#### Given records ####

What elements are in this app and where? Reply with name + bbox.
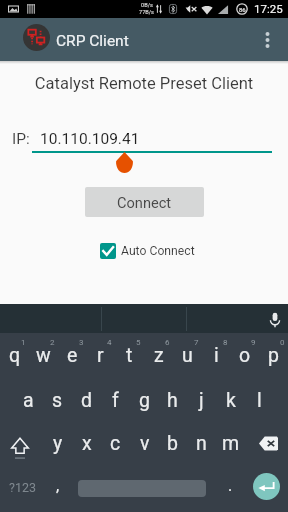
staticText: e — [67, 344, 78, 367]
button[interactable]: Shift — [0, 420, 42, 464]
button[interactable]: w — [29, 331, 58, 376]
staticText: v — [140, 432, 150, 455]
staticText: c — [110, 432, 121, 455]
staticText: Catalyst Remote Preset Client — [0, 74, 288, 93]
button[interactable]: n — [187, 420, 216, 464]
button[interactable]: Voice input — [261, 304, 288, 333]
staticText: p — [268, 344, 279, 367]
staticText: 2 — [50, 338, 55, 347]
button[interactable]: o — [230, 331, 259, 376]
button[interactable]: . — [214, 465, 246, 512]
staticText: y — [53, 432, 63, 455]
button[interactable]: l — [245, 376, 274, 420]
staticText: m — [222, 432, 240, 455]
staticText: j — [199, 389, 204, 412]
button[interactable]: Backspace — [245, 420, 288, 464]
staticText: CRP Client — [56, 32, 129, 50]
staticText: 17:25 — [254, 2, 283, 15]
staticText: u — [182, 344, 193, 367]
button[interactable]: k — [216, 376, 245, 420]
staticText: g — [139, 389, 150, 412]
staticText: l — [257, 389, 262, 412]
button[interactable]: h — [158, 376, 187, 420]
staticText: f — [112, 389, 119, 412]
button[interactable]: g — [130, 376, 159, 420]
button[interactable]: s — [43, 376, 72, 420]
staticText: h — [167, 389, 178, 412]
staticText: q — [9, 344, 21, 367]
button[interactable]: , — [45, 465, 70, 512]
button[interactable]: f — [101, 376, 130, 420]
staticText: d — [81, 389, 92, 412]
button[interactable]: e — [58, 331, 87, 376]
button[interactable]: Space — [70, 465, 214, 512]
staticText: 8 — [223, 338, 228, 347]
button[interactable]: v — [130, 420, 159, 464]
button[interactable]: t — [115, 331, 144, 376]
button[interactable]: r — [86, 331, 115, 376]
staticText: z — [154, 344, 164, 367]
button[interactable]: ?123 — [0, 465, 45, 512]
staticText: o — [239, 344, 251, 367]
button[interactable]: c — [101, 420, 130, 464]
button[interactable]: m — [216, 420, 245, 464]
staticText: Connect — [117, 194, 172, 211]
staticText: 7 — [194, 338, 199, 347]
button[interactable]: Connect — [85, 187, 204, 217]
staticText: 4 — [107, 338, 112, 347]
button[interactable]: i — [202, 331, 231, 376]
staticText: t — [126, 344, 133, 367]
button[interactable]: d — [72, 376, 101, 420]
staticText: 0 — [280, 338, 285, 347]
staticText: 0B/s — [141, 2, 153, 9]
staticText: 1 — [21, 338, 26, 347]
staticText: s — [52, 389, 63, 412]
staticText: 5 — [136, 338, 141, 347]
staticText: i — [214, 344, 219, 367]
button[interactable]: q — [0, 331, 29, 376]
staticText: r — [97, 344, 104, 367]
staticText: 6 — [165, 338, 170, 347]
button[interactable]: Auto Connect — [100, 243, 195, 259]
staticText: a — [23, 389, 34, 412]
button[interactable]: More options — [252, 18, 288, 61]
staticText: 10.110.109.41 — [40, 130, 140, 148]
staticText: . — [228, 476, 233, 495]
staticText: , — [56, 476, 60, 495]
staticText: 77B/s — [139, 9, 154, 16]
button[interactable]: z — [144, 331, 173, 376]
button[interactable]: b — [158, 420, 187, 464]
button[interactable]: y — [43, 420, 72, 464]
staticText: x — [82, 432, 92, 455]
button[interactable]: j — [187, 376, 216, 420]
button[interactable]: u — [173, 331, 202, 376]
staticText: ?123 — [9, 480, 36, 495]
staticText: k — [226, 389, 236, 412]
button[interactable]: a — [14, 376, 43, 420]
staticText: w — [36, 344, 51, 367]
staticText: 86 — [239, 6, 246, 13]
staticText: 9 — [251, 338, 256, 347]
staticText: n — [196, 432, 207, 455]
button[interactable]: x — [72, 420, 101, 464]
staticText: IP: — [12, 130, 30, 148]
staticText: 3 — [79, 338, 84, 347]
staticText: Auto Connect — [121, 244, 195, 258]
button[interactable]: Enter — [246, 465, 288, 512]
button[interactable]: p — [259, 331, 288, 376]
staticText: b — [167, 432, 178, 455]
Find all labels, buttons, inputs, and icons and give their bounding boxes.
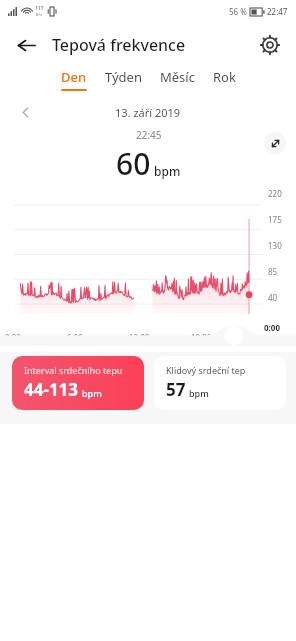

####

## Task directions
Leave the images out and transcribe the remaining data above word for word.

## Exercise answer
What elements are in this app and where? Reply with name + bbox.
staticText: e — [67, 344, 78, 367]
button[interactable]: Shift — [0, 420, 42, 464]
button[interactable]: w — [29, 331, 58, 376]
staticText: v — [140, 432, 150, 455]
staticText: c — [110, 432, 121, 455]
staticText: Catalyst Remote Preset Client — [0, 74, 288, 93]
button[interactable]: n — [187, 420, 216, 464]
button[interactable]: Voice input — [261, 304, 288, 333]
staticText: p — [268, 344, 279, 367]
staticText: 2 — [50, 338, 55, 347]
button[interactable]: o — [230, 331, 259, 376]
button[interactable]: . — [214, 465, 246, 512]
staticText: y — [53, 432, 63, 455]
button[interactable]: l — [245, 376, 274, 420]
staticText: m — [222, 432, 240, 455]
staticText: j — [199, 389, 204, 412]
button[interactable]: Backspace — [245, 420, 288, 464]
staticText: CRP Client — [56, 32, 129, 50]
staticText: 17:25 — [254, 2, 283, 15]
staticText: u — [182, 344, 193, 367]
button[interactable]: k — [216, 376, 245, 420]
staticText: g — [139, 389, 150, 412]
staticText: l — [257, 389, 262, 412]
button[interactable]: h — [158, 376, 187, 420]
staticText: f — [112, 389, 119, 412]
button[interactable]: g — [130, 376, 159, 420]
button[interactable]: s — [43, 376, 72, 420]
staticText: h — [167, 389, 178, 412]
staticText: q — [9, 344, 21, 367]
button[interactable]: , — [45, 465, 70, 512]
button[interactable]: f — [101, 376, 130, 420]
staticText: d — [81, 389, 92, 412]
button[interactable]: e — [58, 331, 87, 376]
button[interactable]: Space — [70, 465, 214, 512]
staticText: 8 — [223, 338, 228, 347]
button[interactable]: v — [130, 420, 159, 464]
button[interactable]: t — [115, 331, 144, 376]
button[interactable]: r — [86, 331, 115, 376]
staticText: z — [154, 344, 164, 367]
button[interactable]: ?123 — [0, 465, 45, 512]
staticText: o — [239, 344, 251, 367]
button[interactable]: c — [101, 420, 130, 464]
button[interactable]: m — [216, 420, 245, 464]
staticText: Connect — [117, 194, 172, 211]
staticText: 7 — [194, 338, 199, 347]
button[interactable]: Connect — [85, 187, 204, 217]
staticText: 4 — [107, 338, 112, 347]
button[interactable]: i — [202, 331, 231, 376]
staticText: t — [126, 344, 133, 367]
button[interactable]: d — [72, 376, 101, 420]
staticText: 0 — [280, 338, 285, 347]
staticText: 0B/s — [141, 2, 153, 9]
staticText: 1 — [21, 338, 26, 347]
staticText: s — [52, 389, 63, 412]
staticText: 5 — [136, 338, 141, 347]
staticText: i — [214, 344, 219, 367]
button[interactable]: q — [0, 331, 29, 376]
staticText: r — [97, 344, 104, 367]
staticText: 6 — [165, 338, 170, 347]
button[interactable]: Auto Connect — [100, 243, 195, 259]
staticText: a — [23, 389, 34, 412]
button[interactable]: More options — [252, 18, 288, 61]
staticText: 10.110.109.41 — [40, 130, 140, 148]
staticText: . — [228, 476, 233, 495]
staticText: , — [56, 476, 60, 495]
staticText: 77B/s — [139, 9, 154, 16]
button[interactable]: z — [144, 331, 173, 376]
button[interactable]: b — [158, 420, 187, 464]
button[interactable]: y — [43, 420, 72, 464]
staticText: x — [82, 432, 92, 455]
button[interactable]: j — [187, 376, 216, 420]
button[interactable]: u — [173, 331, 202, 376]
staticText: ?123 — [9, 480, 36, 495]
staticText: k — [226, 389, 236, 412]
button[interactable]: a — [14, 376, 43, 420]
staticText: w — [36, 344, 51, 367]
staticText: 86 — [239, 6, 246, 13]
staticText: 9 — [251, 338, 256, 347]
staticText: n — [196, 432, 207, 455]
button[interactable]: x — [72, 420, 101, 464]
staticText: IP: — [12, 130, 30, 148]
staticText: 3 — [79, 338, 84, 347]
staticText: Auto Connect — [121, 244, 195, 258]
button[interactable]: Enter — [246, 465, 288, 512]
button[interactable]: p — [259, 331, 288, 376]
staticText: b — [167, 432, 178, 455]
Find all labels, buttons, inputs, and icons and give their bounding boxes.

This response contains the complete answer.